Whether it is slavery by default or design, it is slavery none the less.
The phrase “life, liberty, and the pursuit of happiness” was crafted to make sure that slaves were not considered property, thus they were entitled to liberty.
A similar phrase was in vogue at the time: “life, liberty, and property.”
This is interesting. Would we have property taxes today if the phrase was different?
LocalFluff said:
“….Maybe black holes (and white and yellow and red and brown dwarfs) will be politically banned from even being mentioned at any marxist feminist university? Then the official universe will only consist of blue giants. (Although in my native language blue is actually an ancient word for black, confusingly enough, so there’s no way out)….”
There was a video making the rounds a couple of years ago of IIRC a City Council meeting somewhere in the USA in which a white male council member made a comment about money “disappearing into a black hole” and immediately being told it was a racist comment by the other board members…..
Robert, “When I return home on Wednesday I will be able to better outline these factors.”
I eagerly await your explanation.
I hope you are having/had a good time at the Grand Canyon. It is quite a place, and pictures have a hard time conveying the grandeur.
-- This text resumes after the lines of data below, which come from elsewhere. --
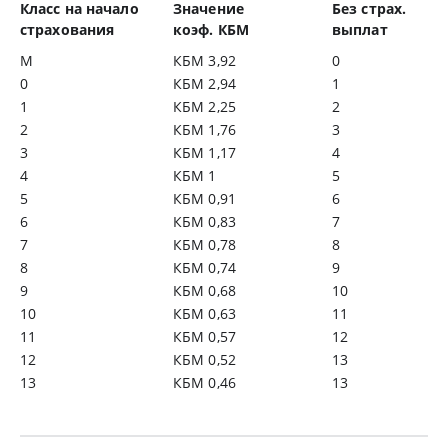
Класс на начало
Значение
Без страх.
страхования
коэф. КБМ
выплат
М
КБМ 3,92
0
0
КБМ 2,94
1
1
КБМ 2,25
2
2
КБМ 1,76
3
3
КБМ 1,17
4
4
КБМ 1
5
5
КБМ 0,91
6
6
КБМ 0,83
7
7
КБМ 0,78
8
8
КБМ 0,74
9
9
КБМ 0,68
10
10
КБМ 0,63
11
11
КБМ 0,57
12
12
КБМ 0,52
13
13
КБМ 0,46
13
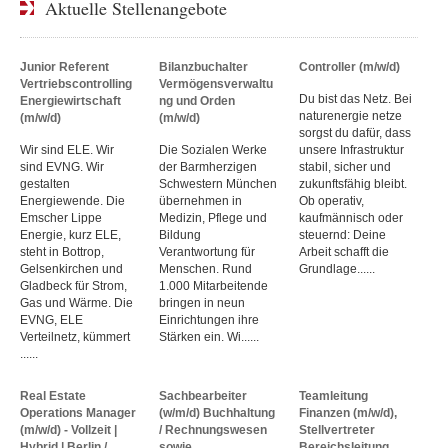
Aktuelle Stellenangebote
Junior Referent
Bilanzbuchalter
Controller (m/w/d)
Vertriebscontrolling
Vermögensverwaltu
Du bist das Netz. Bei
Energiewirtschaft
ng und Orden
naturenergie netze
(m/w/d)
(m/w/d)
sorgst du dafür, dass
Wir sind ELE. Wir
Die Sozialen Werke
unsere Infrastruktur
sind EVNG. Wir
der Barmherzigen
stabil, sicher und
gestalten
Schwestern München
zukunftsfähig bleibt.
Energiewende. Die
übernehmen in
Ob operativ,
Emscher Lippe
Medizin, Pflege und
kaufmännisch oder
Energie, kurz ELE,
Bildung
steuernd: Deine
steht in Bottrop,
Verantwortung für
Arbeit schafft die
Gelsenkirchen und
Menschen. Rund
Grundlage......
Gladbeck für Strom,
1.000 Mitarbeitende
Gas und Wärme. Die
bringen in neun
EVNG, ELE
Einrichtungen ihre
Verteilnetz, kümmert
Stärken ein. Wi......
......
Real Estate
Sachbearbeiter
Teamleitung
Operations Manager
(w/m/d) Buchhaltung
Finanzen (m/w/d),
(m/w/d) - Vollzeit |
/ Rechnungswesen
Stellvertreter
Hybrid | Berlin /
sowie
Bereichsleitung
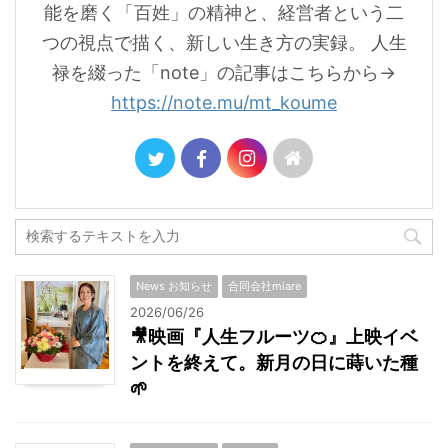
能を磨く「百姓」の精神と、経営者という二
つの視点で描く、新しい生き方の実録。 人生
禄を綴った「note」の記事はこちらから→
https://note.mu/mt_koume
News お知らせ
合同会社miare
2026/06/26
🎥映画『人生フルーツ🍊』上映イベ
ントを終えて。新月の日に蒔いた種
🌱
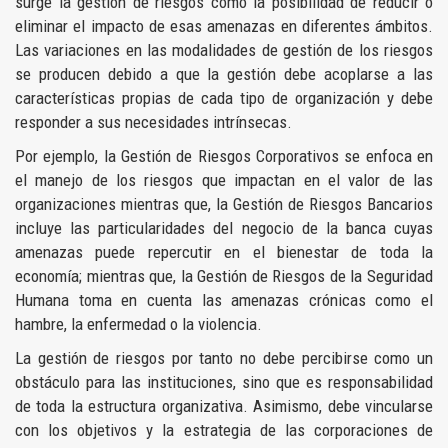
surge la gestión de riesgos como la posibilidad de reducir o
eliminar el impacto de esas amenazas en diferentes ámbitos.
Las variaciones en las modalidades de gestión de los riesgos
se producen debido a que la gestión debe acoplarse a las
características propias de cada tipo de organización y debe
responder a sus necesidades intrínsecas.
Por ejemplo, la Gestión de Riesgos Corporativos se enfoca en
el manejo de los riesgos que impactan en el valor de las
organizaciones mientras que, la Gestión de Riesgos Bancarios
incluye las particularidades del negocio de la banca cuyas
amenazas puede repercutir en el bienestar de toda la
economía; mientras que, la Gestión de Riesgos de la Seguridad
Humana toma en cuenta las amenazas crónicas como el
hambre, la enfermedad o la violencia.
La gestión de riesgos por tanto no debe percibirse como un
obstáculo para las instituciones, sino que es responsabilidad
de toda la estructura organizativa. Asimismo, debe vincularse
con los objetivos y la estrategia de las corporaciones de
wodun asked: “Would we have property taxes today if the phrase was different?”
Probably.
Property taxes were even then a common form of governmental income, and government would likely have found an excuse to tax inalienable rights. They probably already have an excuse, such as whenever you pay a tax on any good or service that makes you happy. Tickets to Disney World — the happiest place on Earth — are taxed, so it seems that the pursuit of happiness is taxable, at least on a local level.
Have some excellent links on slavery & economics in Colonial America, but I’m on an Amtrak train [Empire Builder route! YEAH!] somewhere in Montana, so I shall wait for Mr. Z to weigh in on this topic and check back later.